» **To do**
Go through the listing below and show each line that has the word "instances".

» **Supplied records**
----
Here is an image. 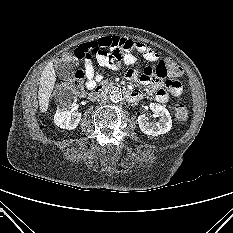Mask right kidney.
Returning a JSON list of instances; mask_svg holds the SVG:
<instances>
[{"mask_svg":"<svg viewBox=\"0 0 233 233\" xmlns=\"http://www.w3.org/2000/svg\"><path fill=\"white\" fill-rule=\"evenodd\" d=\"M76 101L77 99L74 97L73 102L68 106L62 105L61 107H58L54 115V123L56 126L67 130L74 129L78 126L82 114L79 112L71 113L69 110L70 106L73 105Z\"/></svg>","mask_w":233,"mask_h":233,"instance_id":"right-kidney-1","label":"right kidney"}]
</instances>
----
» **Solution to this task**
Returning a JSON list of instances; mask_svg holds the SVG:
<instances>
</instances>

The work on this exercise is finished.